By her motion for rehearing, Mrs. Roach raises only one matter that was not determined by our original decision and requires further comment. She alleges that Mr. Roach has received, accepted and sold some of the property awarded him by the trial court’s judgment and, having accepted the benefits of the decree, he cannot now deny its validity under Matter of Marriage of Rutherford, 614 S.W.2d 498 (Tex.Civ.App.—Amarillo 1981, writ dism’d). In support of her allegation, she tendered a certified copy of her deed conveying to him all of her right, title and interest in and to the six tracts of real property awarded him out of the community estate by the court’s judgment, and certified copies of two deeds by which he conveyed two of the same pieces of property to third parties.

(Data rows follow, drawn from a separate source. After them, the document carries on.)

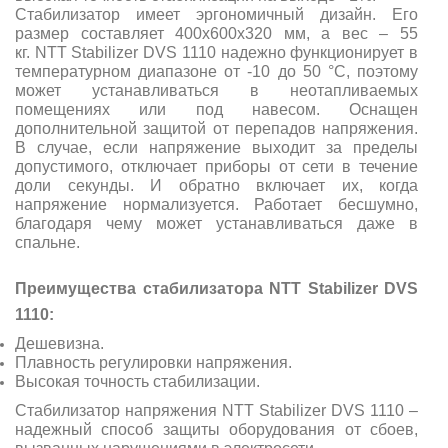
Стабилизатор имеет эргономичный дизайн. Его
размер составляет 400х600х320 мм, а вес – 55
кг. NTT Stabilizer DVS 1110 надежно функционирует в
температурном диапазоне от -10 до 50 °C, поэтому
может устанавливаться в неотапливаемых
помещениях или под навесом. Оснащен
дополнительной защитой от перепадов напряжения.
В случае, если напряжение выходит за пределы
допустимого, отключает приборы от сети в течение
доли секунды. И обратно включает их, когда
напряжение нормализуется. Работает бесшумно,
благодаря чему может устанавливаться даже в
спальне.
Преимущества стабилизатора NTT Stabilizer DVS
11
10
:
Дешевизна.
Плавность регулировки напряжения.
Высокая точность стабилизации.
Стабилизатор напряжения NTT Stabilizer DVS 11
10
–
надежный способ защиты оборудования от сбоев,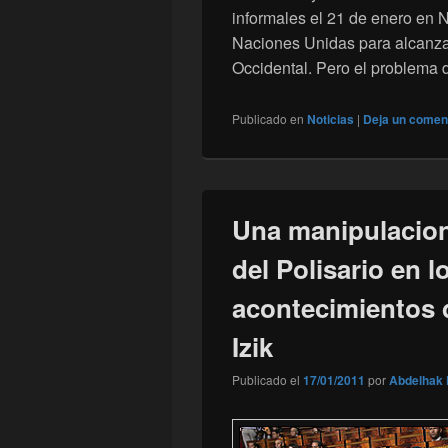
informales el 21 de enero en N
Naciones Unidas para alcanzar
Occidental. Pero el problema 
Publicado en
Noticias
|
Deja un comen
Una manipulacion
del Polisario en 
acontecimientos
Izik
Publicado el
17/01/2011
por
Abdelhak 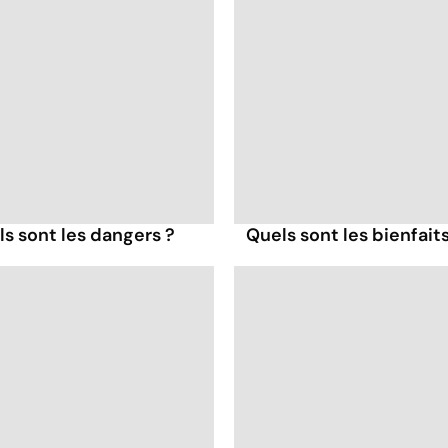
s sont les dangers ?
Quels sont les bienfaits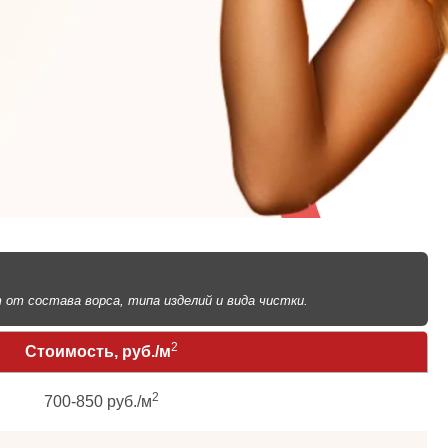
т состава ворса, типа изделий и вида чистки.
2
Стоимость, руб./м
2
700-850 руб./м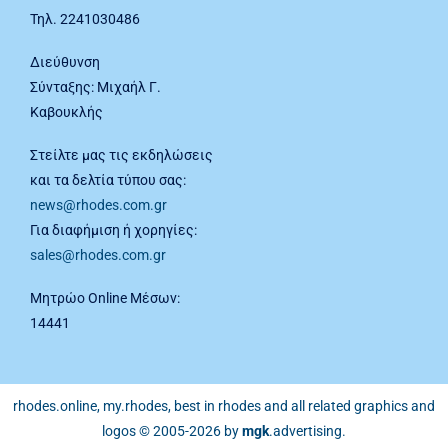
Τηλ. 2241030486
Διεύθυνση
Σύνταξης: Μιχαήλ Γ.
Καβουκλής
Στείλτε μας τις εκδηλώσεις
και τα δελτία τύπου σας:
news@rhodes.com.gr
Για διαφήμιση ή χορηγίες:
sales@rhodes.com.gr
Μητρώο Online Μέσων:
14441
rhodes.online, my.rhodes, best in rhodes and all related graphics and
logos © 2005-2026 by
mgk
.advertising
.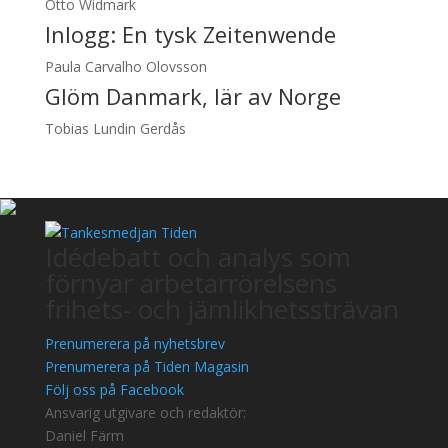
Otto Widmark
Inlogg:
En tysk Zeitenwende
Paula Carvalho Olovsson
Glöm Danmark, lär av Norge
Tobias Lundin Gerdås
Idédebatt och analys som
förnyar arbetarrörelsens
frihets- och jämlikhetssträvan
Prenumerera på nyhetsbrev
Prenumerera på Tiden Magasin
Följ oss på Facebook
Ansvarig utgivare och redaktör:
Daniel Färm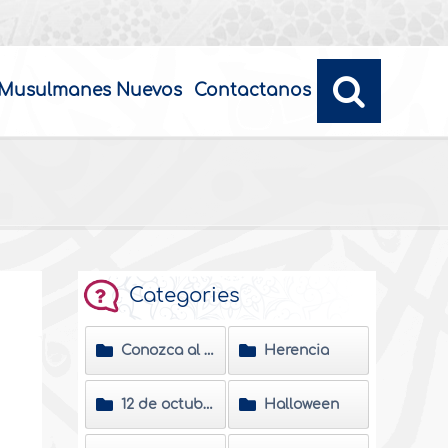
Musulmanes Nuevos
Contactanos
Categories
Conozca al Profeta del Islam
Herencia
12 de octubre día de la raza
Halloween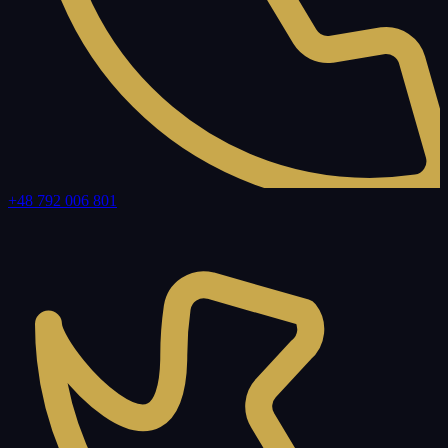
+48 792 006 801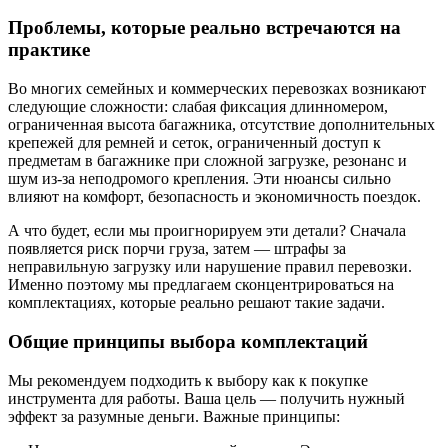
Проблемы, которые реально встречаются на
практике
Во многих семейных и коммерческих перевозках возникают
следующие сложности: слабая фиксация длинномером,
ограниченная высота багажника, отсутствие дополнительных
крепежей для ремней и сеток, ограниченный доступ к
предметам в багажнике при сложной загрузке, резонанс и
шум из-за неподромого крепления. Эти нюансы сильно
влияют на комфорт, безопасность и экономичность поездок.
А что будет, если мы проигнорируем эти детали? Сначала
появляется риск порчи груза, затем — штрафы за
неправильную загрузку или нарушение правил перевозки.
Именно поэтому мы предлагаем сконцентрироваться на
комплектациях, которые реально решают такие задачи.
Общие принципы выбора комплектаций
Мы рекомендуем подходить к выбору как к покупке
инструмента для работы. Ваша цель — получить нужный
эффект за разумные деньги. Важные принципы: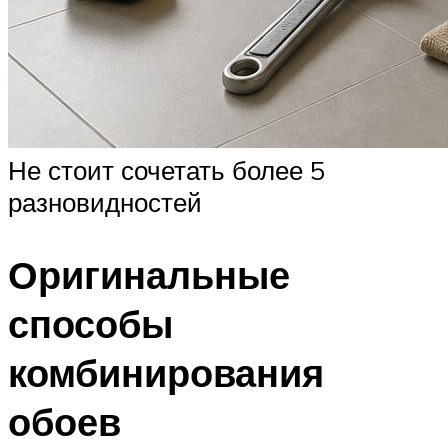
Не стоит сочетать более 5
разновидностей
Оригинальные
способы
комбинирования
обоев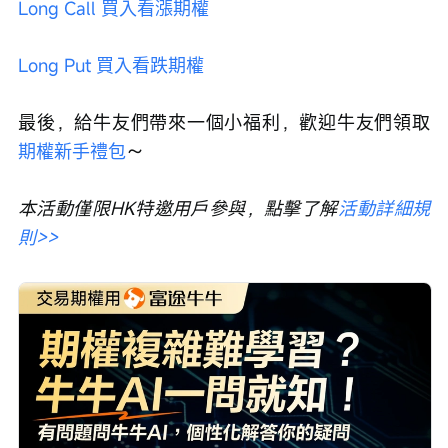
Long Call 買入看漲期權
Long Put 買入看跌期權
最後，給牛友們帶來一個小福利，歡迎牛友們領取
期權新手禮包
～
本活動僅限HK特邀用戶參與，點擊了解
活動詳細規
則>>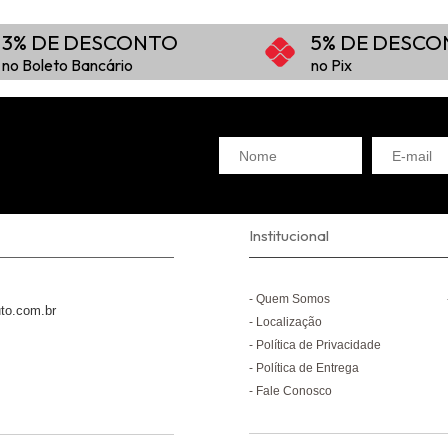
3% DE DESCONTO
5% DE DESC
no Boleto Bancário
no Pix
Institucional
Quem Somos
to.com.br
Localização
Política de Privacidade
Política de Entrega
Fale Conosco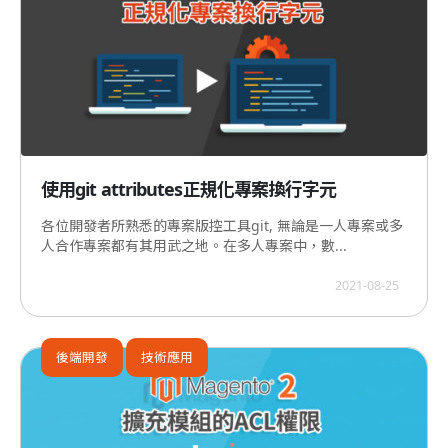
使用git attributes正規化專案換行字元
各位開發者所熟悉的專案版控工具git, 無論是一人專案或多
人合作專案都有其用武之地。在多人專案中，數...
2021-08-25
後端開發
技術應用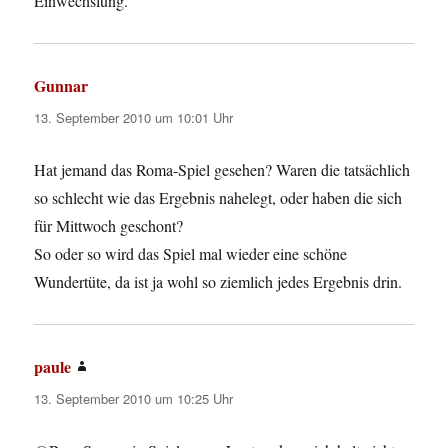
Einwechslung.
Gunnar
sagt:
13. September 2010 um 10:01 Uhr
Hat jemand das Roma-Spiel gesehen? Waren die tatsächlich
so schlecht wie das Ergebnis nahelegt, oder haben die sich
für Mittwoch geschont?
So oder so wird das Spiel mal wieder eine schöne
Wundertüte, da ist ja wohl so ziemlich jedes Ergebnis drin.
paule
sagt:
13. September 2010 um 10:25 Uhr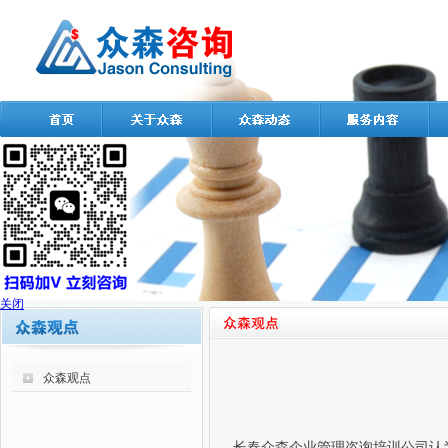
关闭
众森观点
长春众森企业管理咨询培训公司认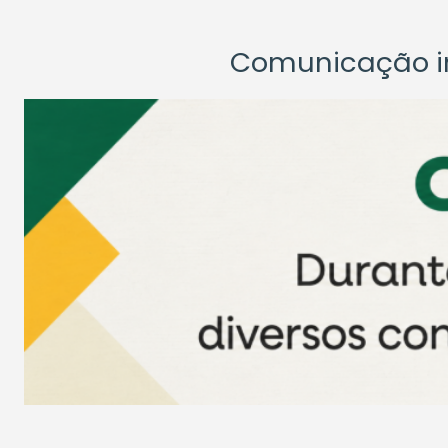
Comunicação ins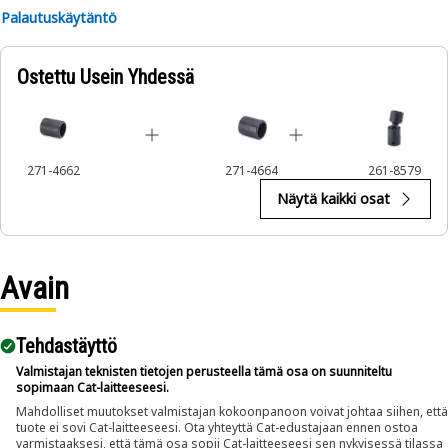
Palautuskäytäntö
Ostettu Usein Yhdessä
271-4662
271-4664
261-8579
Näytä kaikki osat
Avain
Tehdastäyttö
Valmistajan teknisten tietojen perusteella tämä osa on suunniteltu
sopimaan Cat-laitteeseesi.
Mahdolliset muutokset valmistajan kokoonpanoon voivat johtaa siihen, että
tuote ei sovi Cat-laitteeseesi. Ota yhteyttä Cat-edustajaan ennen ostoa
varmistaaksesi, että tämä osa sopii Cat-laitteeseesi sen nykyisessä tilassa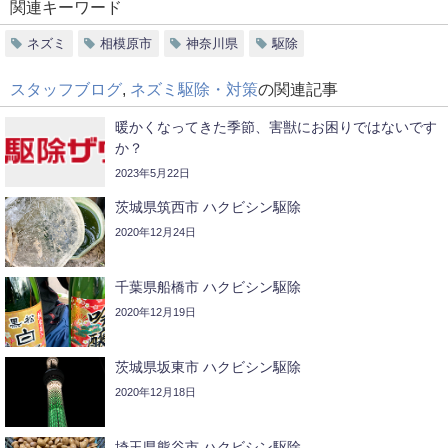
関連キーワード
ネズミ
相模原市
神奈川県
駆除
スタッフブログ
,
ネズミ駆除・対策
の関連記事
暖かくなってきた季節、害獣にお困りではないです
か？
2023年5月22日
茨城県筑西市 ハクビシン駆除
2020年12月24日
千葉県船橋市 ハクビシン駆除
2020年12月19日
茨城県坂東市 ハクビシン駆除
2020年12月18日
埼玉県熊谷市 ハクビシン駆除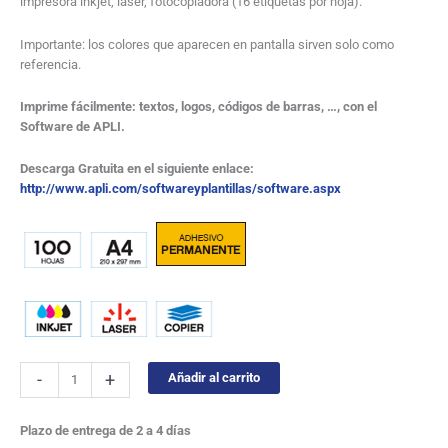
impresora inkjet, laser, fotocopiadora (16 etiquetas por hoja).
Importante: los colores que aparecen en pantalla sirven solo como
referencia.
Imprime fácilmente: textos, logos, códigos de barras, …, con el
Software de APLI.
Descarga Gratuita en el siguiente enlace:
http://www.apli.com/softwareyplantillas/software.aspx
-
+
Añadir al carrito
Plazo de entrega de 2 a 4 días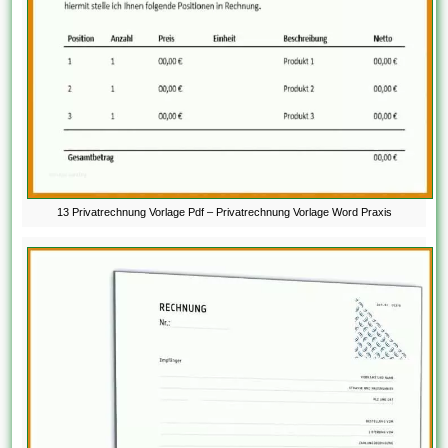
13 Privatrechnung Vorlage Pdf – Privatrechnung Vorlage Word Praxis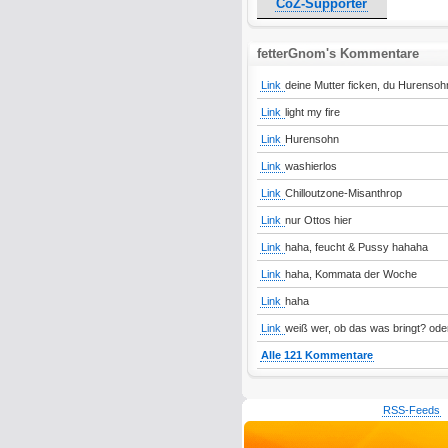
CoZ-Supporter
fetterGnom's Kommentare
Link
deine Mutter ficken, du Hurensoh
Link
light my fire
Link
Hurensohn
Link
washierlos
Link
Chilloutzone-Misanthrop
Link
nur Ottos hier
Link
haha, feucht & Pussy hahaha
Link
haha, Kommata der Woche
Link
haha
Link
weiß wer, ob das was bringt? oder
Alle 121 Kommentare
RSS-Feeds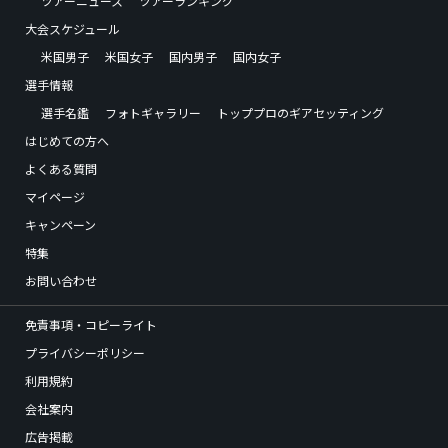
ツアーニュース
ツアーランキング
大会スケジュール
米国男子
米国女子
国内男子
国内女子
選手情報
選手名鑑
フォトギャラリー
トッププロのギアセッティング
はじめての方へ
よくある質問
マイページ
キャンペーン
特集
お問い合わせ
免責事項・コピーライト
プライバシーポリシー
利用規約
会社案内
広告掲載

In response, Mr. Roach asserts, by affidavit, that although he has contested the judgment, he obtained the property eleven months after the rendition of judgment because of financial necessity, and conveyed the two tracts in compliance with contracts for deed by which he and Mrs. Roach previously had sold five of the properties. Furthermore, he represents that the effect of his deeds was to convert the community estate’s interest in the properties into promissory notes secured by deeds of trust, and that the community’s interest remains essentially unchanged. He then argues that since in her brief, Mrs. Roach not only conceded he was entitled to receive what he received in the judgment but was entitled to receive $25,353.15 more,4 he is not es-*533topped to prosecute his appeal for further recovery, Carle v. Carle, 149 Tex. 469, 234 S.W.2d 1002, 1004 (1950), particularly because he accepted the benefits of the judgment out of financial duress, Haggard v. Haggard, 550 S.W.2d 374, 376 (Tex.Civ.App.—Dallas 1977, no writ); McCartney v. Mead, 541 S.W.2d 202, 205 (Tex.Civ.App.—Houston [1st Dist.] 1976, no writ), and no prejudice to Mrs. Roach has been shown. Haggard v. Haggard, supra.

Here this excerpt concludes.